On voit dès lors ce qu’une telle démarche suppose de contradictoire, et sur quelle antinomie elle repose: la volonté de retrait du monde qu’elle manifeste serait l’expression la plus absolue de la culture dans laquelle elle s’inscrit. Rien en effet n’est plus culturel en nous que ce remaniement du besoin, que l’interdit collectif nous oblige à transformer en désir. Et rien n’est plus culturel que le processus de sublimation par lequel il se désinvestit de son essence sexuelle pour se diriger vers des buts déliés du rapport au corps.

Mais perdre le rapport au corps est en même temps perdre ce qui nous relie à la communauté en général et à la relation en particulier. Le corps est ainsi, paradoxalement, à la fois ce que la communauté nous demande de sublimer (c’est-à-dire de nier), et ce qui nous retient à elle: c’est par notre corps que nous sommes visible à l’autre, par lui que nous pouvons être contraint.
Or c’est à partir d’un tel constat que se dessinent de nouvelles modalités d’approche de la communauté à l’égard des toxicomanes. L’appel de la communauté ne peut en effet concerner que ce qui relie encore le toxicomane à son corps: non pas la toxicomanie elle-même, mais les pathologies qui peuvent en être la conséquence. L’effet le plus clair du désir d’abandon du corps est précisément une sorte de retour du refoulé sous la forme, la plus douloureuse qui soit, du syndrôme de manque,ou sous la forme des pathologies infectieuses (SIDA en particulier), qui poussent à la demande de soin. Dès lors, si la volonté de désincarnation du toxicomane va de pair avec une démarche radicalement individualisante, la possibilité reste toujours offerte au corps social de faire signe au corps physique.

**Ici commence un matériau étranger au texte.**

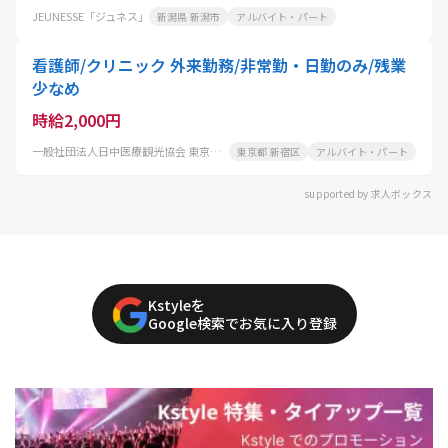
JEUNESSE「ジュネス」
新潟県 新潟市
アルバイト・パート
看護師/クリニック 外来勤務/非常勤・日勤のみ/残業
少なめ
時給2,000円
一般社団法人日中医療観光協会 東京医院
東京都 新宿区
アルバイト・パート
supported by 求人ボックス
Kstyleを
Google検索でお気に入り登録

En ce sens, le moyen pour la communauté de rétablir le lien perdu est un appel à la protection du corps. La distribution de “stéribox” fonctionne ainsi comme un signe, l’indice d’une double reconnaissance : elle reconnaît le désir du toxicomane en lui fournissant les objets du rite, et elle en admet les effets collectifs par le geste de la prévention. Un tel geste est d’autant plus fondateur que le désir du toxicomane, abstrait de son objet, se transfère très vite sur un rapport fétichiste aux instruments techniques de l’injection. Dès lors, présenter ces objets sous leur forme stérile est le moyen symbolique de leur reconnaître ce dont le toxicomane les a investis: une forme de sacralité.

Ainsi, si le rapport du désir au plaisir échappe, dans le vécu du toxicomane, à toute emprise communautaire, il n’en constitue pas moins la cristallisation d’affects induits par la communauté. Une nouvelle forme du rapport au collectif semble désormais prendre forme ici, de la manière la plus primitive qui soit: par l’institution de rituels. Peut-être la communauté ne pourrait-elle alors atteindre le toxicomane qu’en renonçant à lui imposer ses normes; mais ce serait pour accepter, par une sorte de retournement dialectique, de sacrifier à ses rites.